┏━━

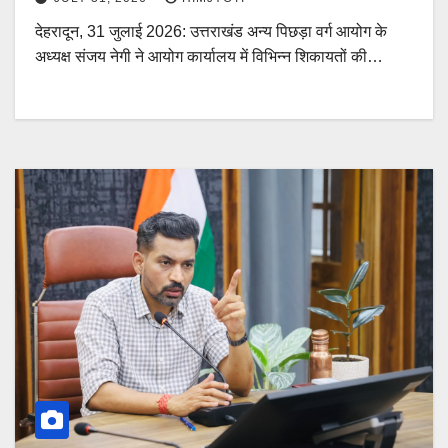
देहरादून, 31 जुलाई 2026: उत्तराखंड अन्य पिछड़ा वर्ग आयोग के
अध्यक्ष संजय नेगी ने आयोग कार्यालय में विभिन्न शिकायतों की…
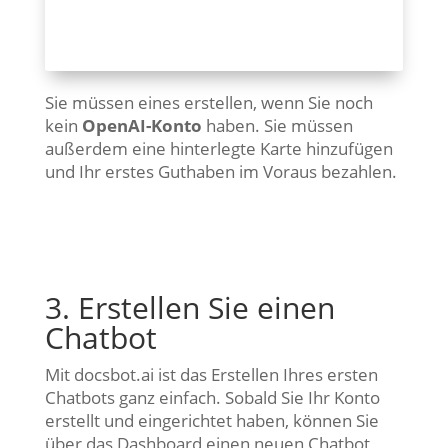
Sie müssen eines erstellen, wenn Sie noch
kein
OpenAI-Konto
haben. Sie müssen
außerdem eine hinterlegte Karte hinzufügen
und Ihr erstes Guthaben im Voraus bezahlen.
3. Erstellen Sie einen
Chatbot
Mit docsbot.ai ist das Erstellen Ihres ersten
Chatbots ganz einfach. Sobald Sie Ihr Konto
erstellt und eingerichtet haben, können Sie
über das Dashboard einen neuen Chatbot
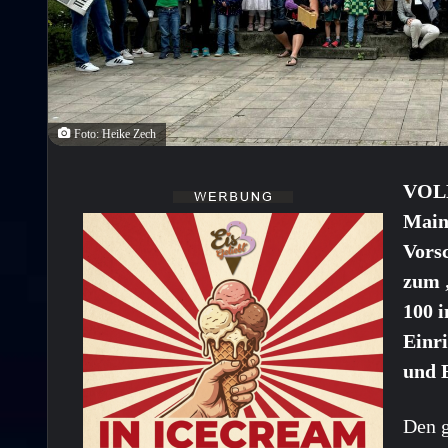
Foto: Heike Zech
VOLK
Mains
Vors
zum 
100 i
Einri
und 
Den g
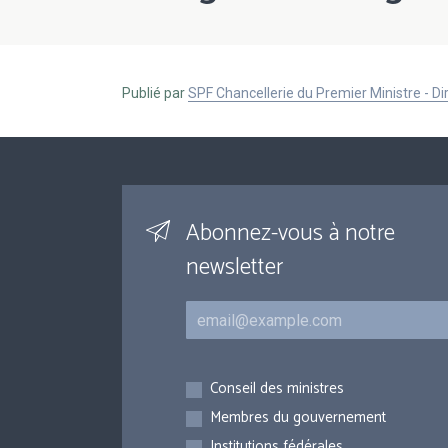
Publié par
SPF Chancellerie du Premier Ministre - 
Abonnez-vous à notre
newsletter
Courriel
Inscriptions
Conseil des ministres
Membres du gouvernement
Institutions fédérales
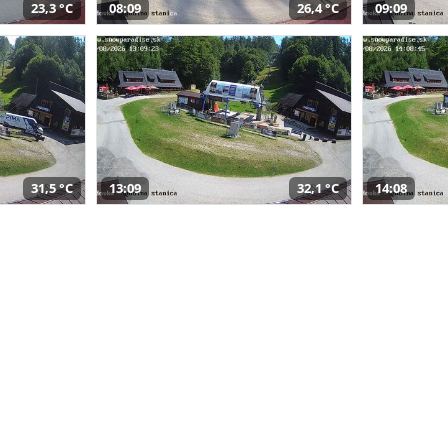
23,3 °C
08:09
26,4 °C
09:09
31,5 °C
13:09
32,1 °C
14:08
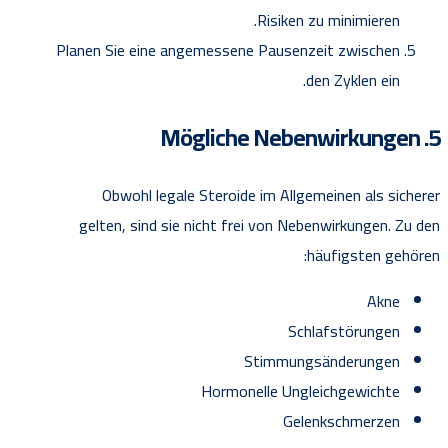
Risiken zu minimieren.
Planen Sie eine angemessene Pausenzeit zwischen
den Zyklen ein.
5. Mögliche Nebenwirkungen
Obwohl legale Steroide im Allgemeinen als sicherer
gelten, sind sie nicht frei von Nebenwirkungen. Zu den
häufigsten gehören:
Akne
Schlafstörungen
Stimmungsänderungen
Hormonelle Ungleichgewichte
Gelenkschmerzen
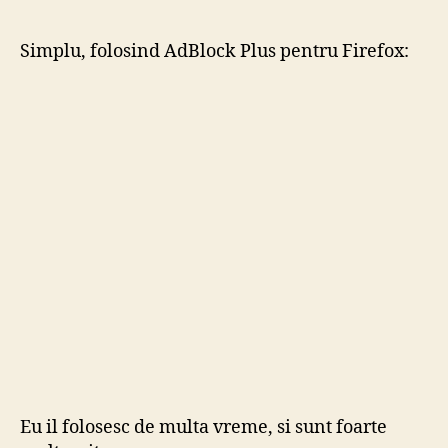
author
date
sca
de
Simplu, folosind AdBlock Plus pentru Firefox:
rec
de
pe
web
uri?
Eu il folosesc de multa vreme, si sunt foarte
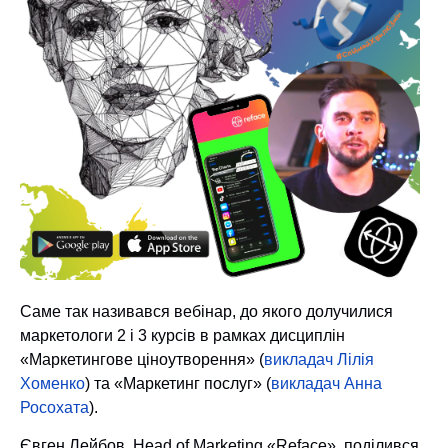
Саме так називався вебінар, до якого долучилися
маркетологи 2 і 3 курсів в рамках дисциплін
«Маркетингове ціноутворення» (
викладач Лілія
Хоменко
) та «Маркетинг послуг» (
викладач Анна
Росохата
).
Євген Лейбов, Head of Marketing «Reface», поділився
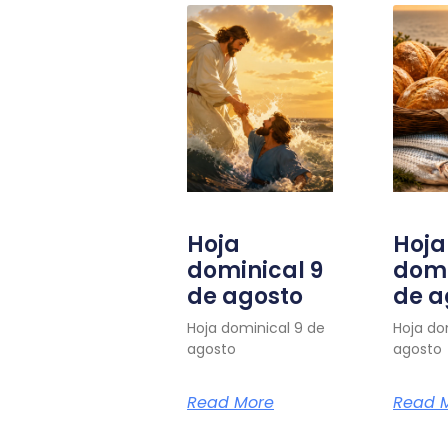
Hoja
Hoja
dominical 9
domi
de agosto
de a
Hoja dominical 9 de
Hoja do
agosto
agosto
Read More
Read 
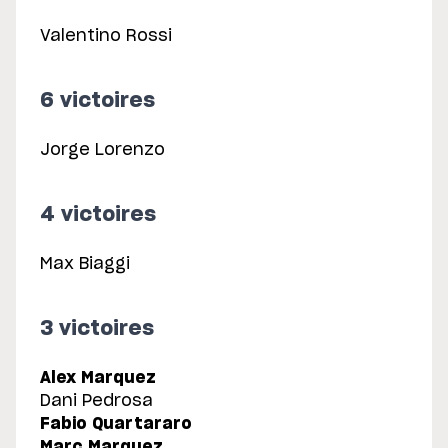
Valentino Rossi
6 victoires
Jorge Lorenzo
4 victoires
Max Biaggi
3 victoires
Alex Marquez
Dani Pedrosa
Fabio Quartararo
Marc Marquez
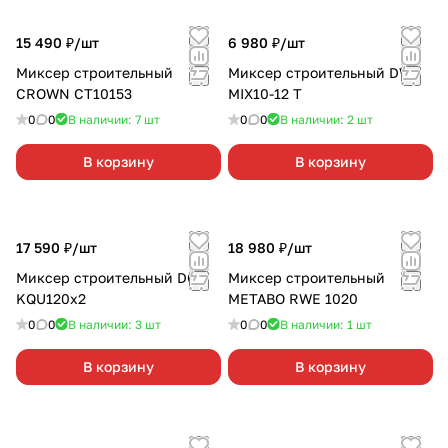
15 490 ₽/
шт
6 980 ₽/
шт
Миксер строительный
Миксер строительный DWT
CROWN CT10153
MIX10-12 T
0
0
В наличии: 7
шт
0
0
В наличии: 2
шт
В корзину
В корзину
17 590 ₽/
шт
18 980 ₽/
шт
Миксер строительный DCK
Миксер строительный
KQU120х2
METABO RWE 1020
0
0
В наличии: 3
шт
0
0
В наличии: 1
шт
В корзину
В корзину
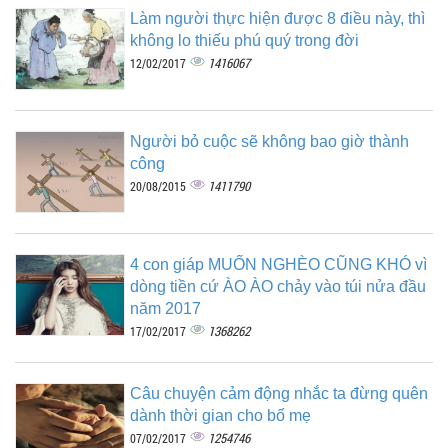
Làm người thực hiện được 8 điều này, thì
không lo thiếu phú quý trong đời
1416067
12/02/2017
Người bỏ cuộc sẽ không bao giờ thành
công
1411790
20/08/2015
4 con giáp MUỐN NGHÈO CŨNG KHÓ vì
dòng tiền cứ ÀO ÀO chảy vào túi nửa đầu
năm 2017
1368262
17/02/2017
Câu chuyện cảm động nhắc ta đừng quên
dành thời gian cho bố mẹ
1254746
07/02/2017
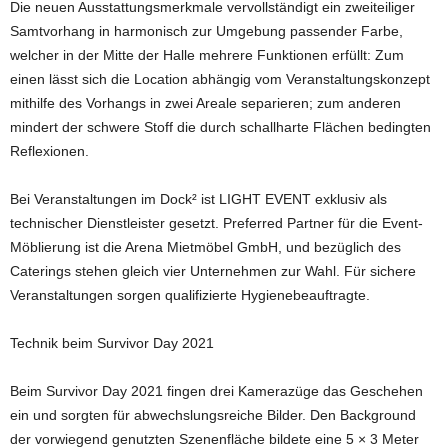
Die neuen Ausstattungsmerkmale vervollständigt ein zweiteiliger
Samtvorhang in harmonisch zur Umgebung passender Farbe,
welcher in der Mitte der Halle mehrere Funktionen erfüllt: Zum
einen lässt sich die Location abhängig vom Veranstaltungskonzept
mithilfe des Vorhangs in zwei Areale separieren; zum anderen
mindert der schwere Stoff die durch schallharte Flächen bedingten
Reflexionen.
Bei Veranstaltungen im Dock² ist LIGHT EVENT exklusiv als
technischer Dienstleister gesetzt. Preferred Partner für die Event-
Möblierung ist die Arena Mietmöbel GmbH, und bezüglich des
Caterings stehen gleich vier Unternehmen zur Wahl. Für sichere
Veranstaltungen sorgen qualifizierte Hygienebeauftragte.
Technik beim Survivor Day 2021
Beim Survivor Day 2021 fingen drei Kamerazüge das Geschehen
ein und sorgten für abwechslungsreiche Bilder. Den Background
der vorwiegend genutzten Szenenfläche bildete eine 5 × 3 Meter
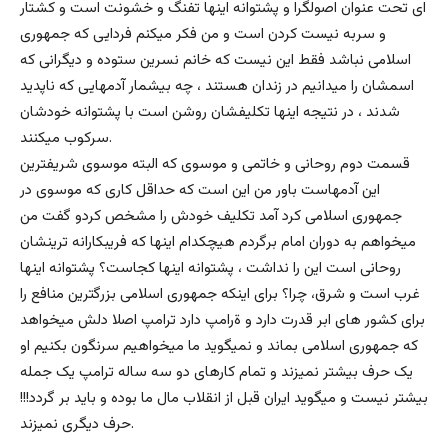
ای تحت عنوان اصولگرا و پشتوانه اینها تفنگ و خشونت است و کشتار
و سربه نیست کردن است و من فکر میکنم فردایی که جمهوری
اسلامی نباشد فقط این نیست که خانم نسرین ستوده و دیگرانی که
اسمشان را میدانیم در زندان هستند ، چه بیشمار آدمهایی که ناپدید
شدند ، در نتیجه اینها تکلیفشان روشن است با پشتوانه خودشان
سرکوب میکنند.
قسمت دوم روحانی و خاتمی و موسوی که البته موسوی شریفترین
این آدمهاست باور من این است که حداقل کاری که موسوی در
جمهوری اسلامی کرد آمد تکلیف خودش را مشخص کردو گفت من
میخواهم به دوران امام برگردم هیچکدام اینها که فریبکارانه ترینشان
روحانی است این را نداشت ، پشتوانه اینها کجاست؟ پشتوانه اینها
غرب است و شرق، چرا؟ برای اینکه جمهوری اسلامی بزرگترین منافع را
برای کشور های ابر قدرت دارد و ةرامپ دارد ترامپ اصلا دلش میخواهد
که جمهوری اسلامی بماند و نمیگوید ما میخواهیم سرنگون بکنیم او
یک حرف بیشتر نمیزند و تمام کارهای دو سه ساله ترامپ یک جمله
بیشتر نیست و میگوید ایران قبل از انقلاب مال ما بوده و باید بر گردد!!!
حرف دیگری نمیزند.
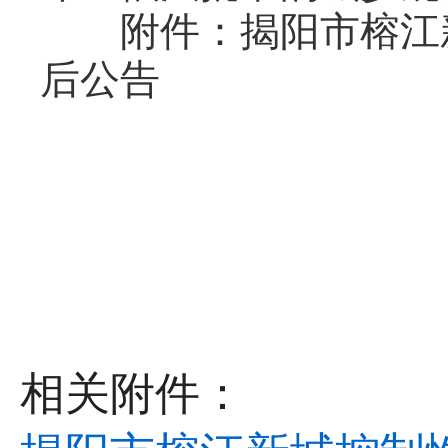
附件：揭阳市榕江新城
后公告
相关附件：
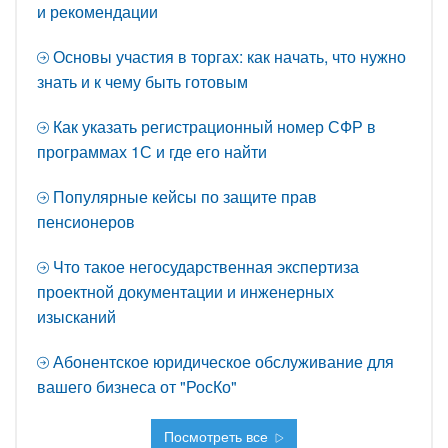
и рекомендации
Основы участия в торгах: как начать, что нужно
знать и к чему быть готовым
Как указать регистрационный номер СФР в
программах 1С и где его найти
Популярные кейсы по защите прав
пенсионеров
Что такое негосударственная экспертиза
проектной документации и инженерных
изысканий
Абонентское юридическое обслуживание для
вашего бизнеса от "РосКо"
Посмотреть все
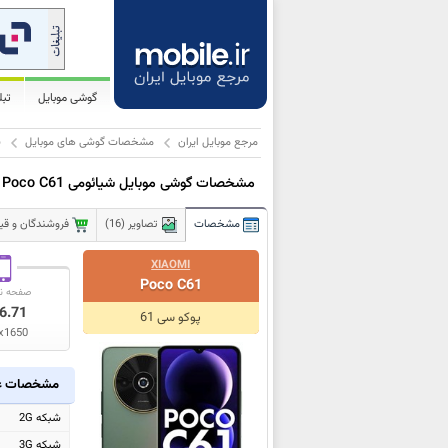
گوشی موبایل
تب
مرجع موبایل ایران
مشخصات گوشی های موبایل
ش
مشخصات گوشی موبایل شیائومی Poco C61
مشخصات
تصاویر (16)
فروشندگان و قیمت
XIAOMI
Poco C61
صفحه ن
6.71
پوکو سی 61
x1650
مشخصات ع
شبکه 2G
شبکه 3G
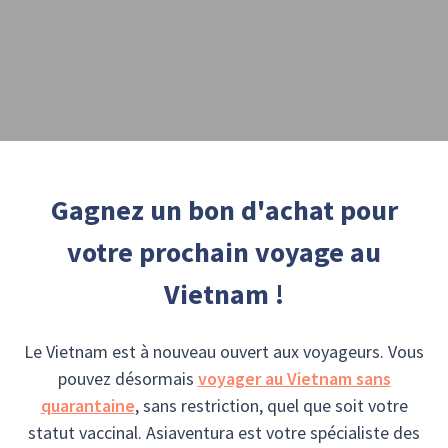
Gagnez un bon d'achat pour
votre prochain voyage au
Vietnam !
Le Vietnam est à nouveau ouvert aux voyageurs. Vous
pouvez désormais
voyager au Vietnam sans
quarantaine
, sans restriction, quel que soit votre
statut vaccinal. Asiaventura est votre spécialiste des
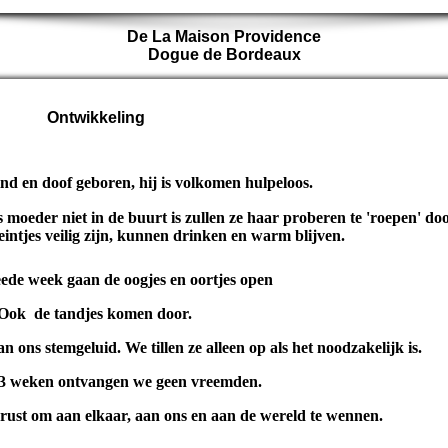
De La Maison Providence
Dogue de Bordeaux
Ontwikkeling
nd en doof geboren, hij is volkomen hulpeloos.
 moeder niet in de buurt is zullen ze haar proberen te 'roepen' doo
intjes veilig zijn, kunnen drinken en warm blijven.
ede week gaan de oogjes en oortjes open
Ook de tandjes komen door.
 ons stemgeluid. We tillen ze alleen op als het noodzakelijk is.
-3 weken ontvangen we geen vreemden.
 rust om aan elkaar, aan ons en aan de wereld te wennen.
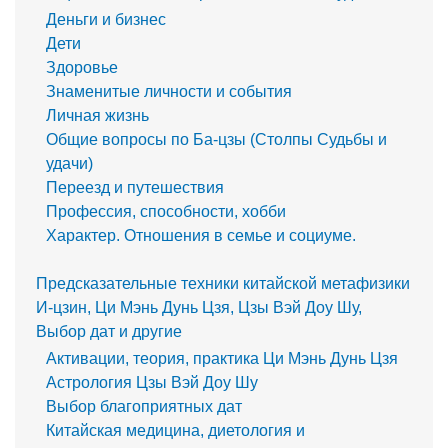
Деньги и бизнес
Дети
Здоровье
Знаменитые личности и события
Личная жизнь
Общие вопросы по Ба-цзы (Столпы Судьбы и
удачи)
Переезд и путешествия
Профессия, способности, хобби
Характер. Отношения в семье и социуме.
Предсказательные техники китайской метафизики
И-цзин, Ци Мэнь Дунь Цзя, Цзы Вэй Доу Шу,
Выбор дат и другие
Активации, теория, практика Ци Мэнь Дунь Цзя
Астрология Цзы Вэй Доу Шу
Выбор благоприятных дат
Китайская медицина, диетология и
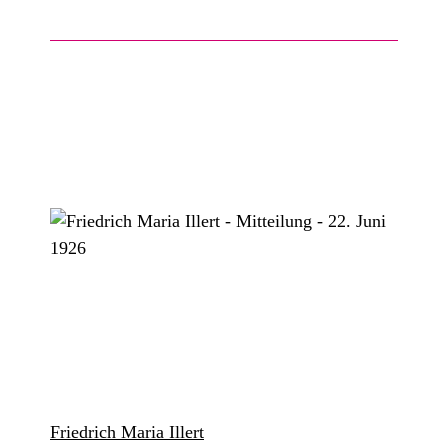
Friedrich Maria Illert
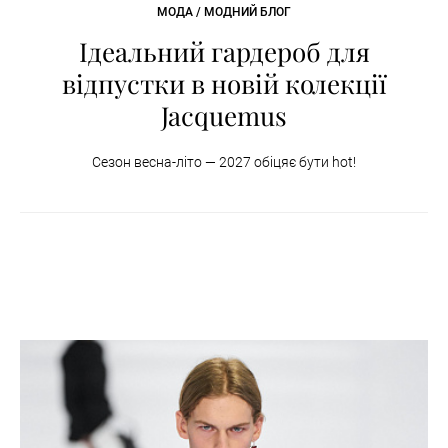
МОДА / МОДНИЙ БЛОГ
Ідеальний гардероб для
відпустки в новій колекції
Jacquemus
Сезон весна-літо — 2027 обіцяє бути hot!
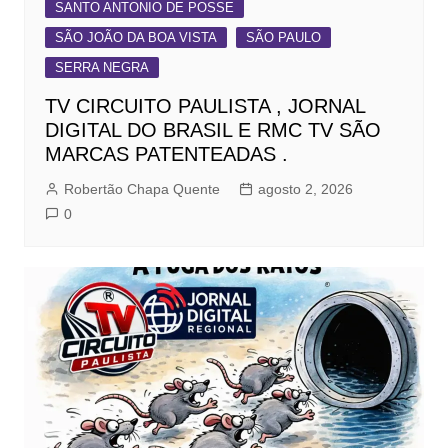
SANTO ANTONIO DE POSSE
SÃO JOÃO DA BOA VISTA
SÃO PAULO
SERRA NEGRA
TV CIRCUITO PAULISTA , JORNAL
DIGITAL DO BRASIL E RMC TV SÃO
MARCAS PATENTEADAS .
Robertão Chapa Quente
agosto 2, 2026
0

┗━━

| Exercise instructions |
Reproduce each line from the listing above that includes the word "Выбор".

| Solution for this problem |
Выбор дат и другие
Выбор благоприятных дат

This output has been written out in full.